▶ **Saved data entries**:
== Segment start ==
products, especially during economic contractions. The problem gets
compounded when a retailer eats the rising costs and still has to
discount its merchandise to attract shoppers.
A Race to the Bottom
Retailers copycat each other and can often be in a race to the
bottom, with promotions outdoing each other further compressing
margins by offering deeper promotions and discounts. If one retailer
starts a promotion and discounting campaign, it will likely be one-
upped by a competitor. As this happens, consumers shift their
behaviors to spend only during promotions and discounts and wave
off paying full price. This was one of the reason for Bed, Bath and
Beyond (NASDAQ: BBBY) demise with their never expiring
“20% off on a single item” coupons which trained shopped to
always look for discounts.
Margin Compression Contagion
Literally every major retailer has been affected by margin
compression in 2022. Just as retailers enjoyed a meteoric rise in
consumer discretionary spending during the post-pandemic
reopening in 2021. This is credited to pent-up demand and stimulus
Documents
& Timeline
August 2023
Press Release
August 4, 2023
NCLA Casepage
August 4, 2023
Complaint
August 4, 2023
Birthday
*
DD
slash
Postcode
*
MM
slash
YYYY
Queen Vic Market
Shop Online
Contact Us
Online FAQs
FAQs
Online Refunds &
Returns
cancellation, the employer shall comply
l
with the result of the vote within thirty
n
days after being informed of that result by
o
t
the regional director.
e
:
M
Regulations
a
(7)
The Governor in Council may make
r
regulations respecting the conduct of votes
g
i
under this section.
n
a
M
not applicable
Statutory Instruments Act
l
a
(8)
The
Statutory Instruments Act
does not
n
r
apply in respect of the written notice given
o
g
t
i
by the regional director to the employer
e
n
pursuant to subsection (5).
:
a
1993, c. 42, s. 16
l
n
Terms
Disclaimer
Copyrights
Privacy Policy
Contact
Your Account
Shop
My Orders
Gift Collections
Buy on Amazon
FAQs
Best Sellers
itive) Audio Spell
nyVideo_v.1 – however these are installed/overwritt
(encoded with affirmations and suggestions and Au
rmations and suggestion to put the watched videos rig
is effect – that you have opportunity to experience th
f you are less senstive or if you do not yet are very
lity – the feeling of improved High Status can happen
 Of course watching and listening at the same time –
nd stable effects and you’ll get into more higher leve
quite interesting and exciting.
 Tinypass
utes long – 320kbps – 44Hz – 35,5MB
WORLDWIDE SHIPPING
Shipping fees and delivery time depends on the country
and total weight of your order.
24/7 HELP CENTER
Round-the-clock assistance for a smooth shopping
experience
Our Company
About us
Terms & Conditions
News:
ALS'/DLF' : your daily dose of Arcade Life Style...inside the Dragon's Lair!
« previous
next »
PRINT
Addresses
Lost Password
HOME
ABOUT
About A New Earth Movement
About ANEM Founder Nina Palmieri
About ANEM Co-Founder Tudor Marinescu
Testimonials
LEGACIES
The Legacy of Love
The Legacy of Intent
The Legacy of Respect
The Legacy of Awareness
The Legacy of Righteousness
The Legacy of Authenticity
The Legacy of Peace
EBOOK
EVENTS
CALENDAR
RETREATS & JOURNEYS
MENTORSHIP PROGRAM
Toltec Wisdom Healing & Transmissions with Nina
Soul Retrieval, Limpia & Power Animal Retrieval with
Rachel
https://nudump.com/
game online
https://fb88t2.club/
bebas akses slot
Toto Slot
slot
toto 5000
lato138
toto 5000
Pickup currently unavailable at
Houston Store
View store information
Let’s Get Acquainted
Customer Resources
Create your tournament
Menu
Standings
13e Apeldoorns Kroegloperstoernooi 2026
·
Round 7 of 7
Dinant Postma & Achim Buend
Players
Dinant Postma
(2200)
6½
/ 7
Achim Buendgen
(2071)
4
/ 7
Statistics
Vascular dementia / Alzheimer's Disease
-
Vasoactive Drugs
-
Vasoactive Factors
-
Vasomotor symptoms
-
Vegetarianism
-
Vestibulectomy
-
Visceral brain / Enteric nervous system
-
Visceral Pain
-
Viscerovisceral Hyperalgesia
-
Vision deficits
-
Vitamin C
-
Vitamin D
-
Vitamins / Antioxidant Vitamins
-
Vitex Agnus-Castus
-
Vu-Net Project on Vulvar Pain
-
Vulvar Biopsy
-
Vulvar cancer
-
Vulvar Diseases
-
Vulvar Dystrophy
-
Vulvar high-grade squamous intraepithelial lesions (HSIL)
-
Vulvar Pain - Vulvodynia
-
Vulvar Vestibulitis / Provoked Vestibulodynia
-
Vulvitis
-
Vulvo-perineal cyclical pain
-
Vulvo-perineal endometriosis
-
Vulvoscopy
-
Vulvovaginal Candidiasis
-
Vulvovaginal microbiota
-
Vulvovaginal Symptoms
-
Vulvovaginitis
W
== Segment end ==
▶ **What you should do**: Repeat the data precisely, line by line.

▶ **Response to the exercise**:
products, especially during economic contractions. The problem gets
compounded when a retailer eats the rising costs and still has to
discount its merchandise to attract shoppers.
A Race to the Bottom
Retailers copycat each other and can often be in a race to the
bottom, with promotions outdoing each other further compressing
margins by offering deeper promotions and discounts. If one retailer
starts a promotion and discounting campaign, it will likely be one-
upped by a competitor. As this happens, consumers shift their
behaviors to spend only during promotions and discounts and wave
off paying full price. This was one of the reason for Bed, Bath and
Beyond (NASDAQ: BBBY) demise with their never expiring
“20% off on a single item” coupons which trained shopped to
always look for discounts.
Margin Compression Contagion
Literally every major retailer has been affected by margin
compression in 2022. Just as retailers enjoyed a meteoric rise in
consumer discretionary spending during the post-pandemic
reopening in 2021. This is credited to pent-up demand and stimulus
Documents
& Timeline
August 2023
Press Release
August 4, 2023
NCLA Casepage
August 4, 2023
Complaint
August 4, 2023
Birthday
*
DD
slash
Postcode
*
MM
slash
YYYY
Queen Vic Market
Shop Online
Contact Us
Online FAQs
FAQs
Online Refunds &
Returns
cancellation, the employer shall comply
l
with the result of the vote within thirty
n
days after being informed of that result by
o
t
the regional director.
e
:
M
Regulations
a
(7)
The Governor in Council may make
r
regulations respecting the conduct of votes
g
i
under this section.
n
a
M
not applicable
Statutory Instruments Act
l
a
(8)
The
Statutory Instruments Act
does not
n
r
apply in respect of the written notice given
o
g
t
i
by the regional director to the employer
e
n
pursuant to subsection (5).
:
a
1993, c. 42, s. 16
l
n
Terms
Disclaimer
Copyrights
Privacy Policy
Contact
Your Account
Shop
My Orders
Gift Collections
Buy on Amazon
FAQs
Best Sellers
itive) Audio Spell
nyVideo_v.1 – however these are installed/overwritt
(encoded with affirmations and suggestions and Au
rmations and suggestion to put the watched videos rig
is effect – that you have opportunity to experience th
f you are less senstive or if you do not yet are very
lity – the feeling of improved High Status can happen
 Of course watching and listening at the same time –
nd stable effects and you’ll get into more higher leve
quite interesting and exciting.
 Tinypass
utes long – 320kbps – 44Hz – 35,5MB
WORLDWIDE SHIPPING
Shipping fees and delivery time depends on the country
and total weight of your order.
24/7 HELP CENTER
Round-the-clock assistance for a smooth shopping
experience
Our Company
About us
Terms & Conditions
News:
ALS'/DLF' : your daily dose of Arcade Life Style...inside the Dragon's Lair!
« previous
next »
PRINT
Addresses
Lost Password
HOME
ABOUT
About A New Earth Movement
About ANEM Founder Nina Palmieri
About ANEM Co-Founder Tudor Marinescu
Testimonials
LEGACIES
The Legacy of Love
The Legacy of Intent
The Legacy of Respect
The Legacy of Awareness
The Legacy of Righteousness
The Legacy of Authenticity
The Legacy of Peace
EBOOK
EVENTS
CALENDAR
RETREATS & JOURNEYS
MENTORSHIP PROGRAM
Toltec Wisdom Healing & Transmissions with Nina
Soul Retrieval, Limpia & Power Animal Retrieval with
Rachel
https://nudump.com/
game online
https://fb88t2.club/
bebas akses slot
Toto Slot
slot
toto 5000
lato138
toto 5000
Pickup currently unavailable at
Houston Store
View store information
Let’s Get Acquainted
Customer Resources
Create your tournament
Menu
Standings
13e Apeldoorns Kroegloperstoernooi 2026
·
Round 7 of 7
Dinant Postma & Achim Buend
Players
Dinant Postma
(2200)
6½
/ 7
Achim Buendgen
(2071)
4
/ 7
Statistics
Vascular dementia / Alzheimer's Disease
-
Vasoactive Drugs
-
Vasoactive Factors
-
Vasomotor symptoms
-
Vegetarianism
-
Vestibulectomy
-
Visceral brain / Enteric nervous system
-
Visceral Pain
-
Viscerovisceral Hyperalgesia
-
Vision deficits
-
Vitamin C
-
Vitamin D
-
Vitamins / Antioxidant Vitamins
-
Vitex Agnus-Castus
-
Vu-Net Project on Vulvar Pain
-
Vulvar Biopsy
-
Vulvar cancer
-
Vulvar Diseases
-
Vulvar Dystrophy
-
Vulvar high-grade squamous intraepithelial lesions (HSIL)
-
Vulvar Pain - Vulvodynia
-
Vulvar Vestibulitis / Provoked Vestibulodynia
-
Vulvitis
-
Vulvo-perineal cyclical pain
-
Vulvo-perineal endometriosis
-
Vulvoscopy
-
Vulvovaginal Candidiasis
-
Vulvovaginal microbiota
-
Vulvovaginal Symptoms
-
Vulvovaginitis
W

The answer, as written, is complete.